As mentioned earlier, the range and depth of data sources used in data analytics by LP teams can vary enormously depending on the scope and nature of the department, the data streams readily available within the company, and the type of IT hardware and software being used. Detailed below are various data streams most likely to be used in data analytics:
- Security systems and operations—CCTV images; EAS data; access control and alarm records; investigation results; records of internal and external theft; safety incidents; workers compensation; general liability.
- Store operations data—Stock audit results, stock adjustments; product damages data, spoilage data.
- Point-of-sale data—Transaction data, refund information, self-scan audit data.
- Payment data/cash control—Cash over/shorts; deposit shortages; check write-offs; gift card/SVC-losses or fraud; credit card write-off; card payment information; credit card charge backs.
- Employees—Staff turnover; performance reviews; management and employee tenure; staff engagement/morale survey results; number of full-time versus part-time staff.
- Crime data—Local police crime statistics; third-party risk models.
- Store profile—Type; size; sales volume; mall, strip, or street; layout; number of entrances; age of store.
- E-commerce data—Customers frauds; credit card charge backs; damages; errors; rate of returns.
- Supply-chain data—Unknown losses; vendor short shipping; picking accuracy; in-transit losses.
As can be seen, the potential data sources are many and varied—the data lake is increasingly fed by myriad data tributaries. Undoubtedly, these suggestions are but a snap shot of what some companies are now using, but the power of data analytics is to enable retail executives to begin to make sense of this wealth of data to improve the quality of the decision-making in the business.

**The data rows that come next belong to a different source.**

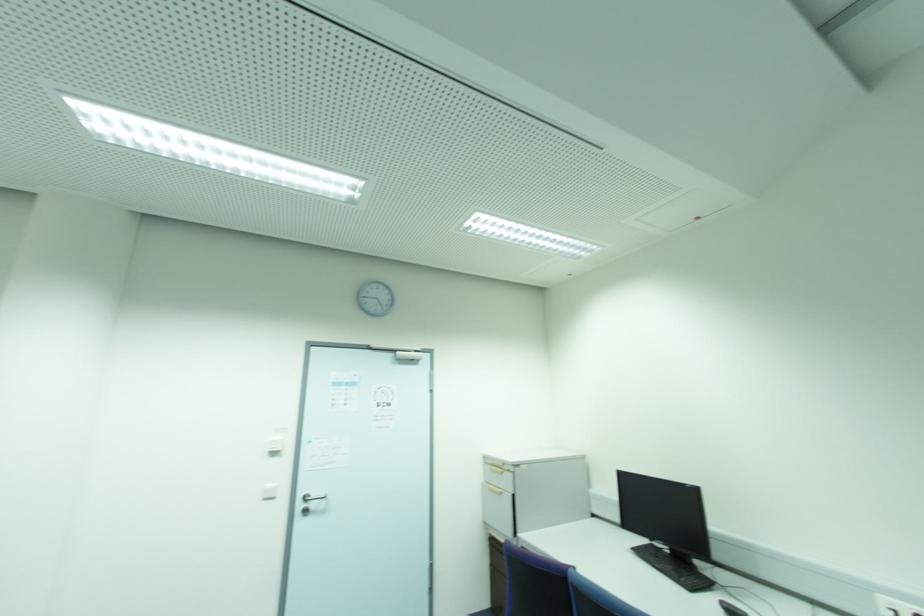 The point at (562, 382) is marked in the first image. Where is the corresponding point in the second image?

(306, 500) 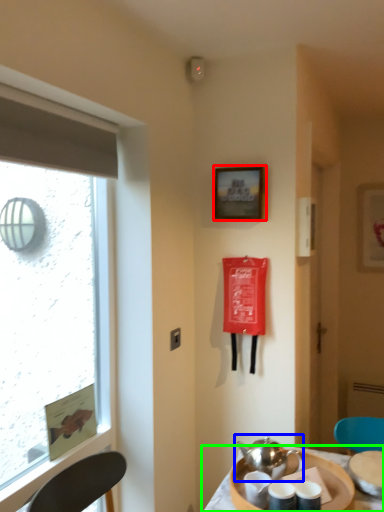 Question: Estimate the real-world distances between objects in this image. Which object is closer to picture frame (highlighted by a red box), tea set (highlighted by a blue box) or table (highlighted by a green box)?

Choices:
 (A) tea set
 (B) table

Answer: (A) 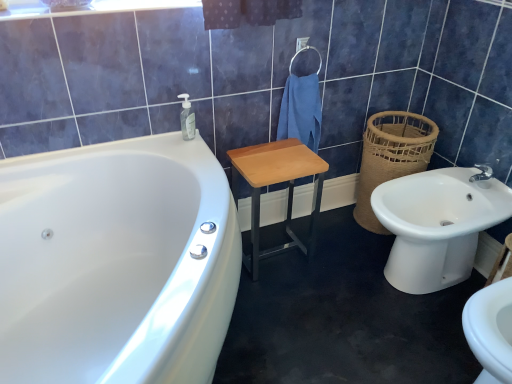 Where is `vacant region to the left of white ceramic sink at right`? This screenshot has height=384, width=512. vacant region to the left of white ceramic sink at right is located at coordinates (329, 278).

Over the next few weeks, we will be reaching out to those companies that have previously contributed to the loss prevention benchmark series to gather information, based upon the framework outlined above, to understand how they are thinking about and using data analytics. In particular, we will be asking about:
- The types of data analytics they are using (operational, tactical, or strategic).
- How they are delivering data analytics in their business (internal, third-party provider, and so forth).
- What human resource they are employing.
- The types of data they are making use of when undertaking data analytics.
As with all the loss prevention benchmark surveys, the results will be made freely available to the US loss prevention community. As we design the survey instrument, based upon the discussion points above, we would very much welcome any comments and suggestions you might have to help us navigate your retail data lake and how you use data analytics. The topic is hard to define but potentially of significant interest as more and more data points become available to those working in the loss prevention function. For as the old sage Edwards Deming put it, “Without data, you’re just another person with an opinion.”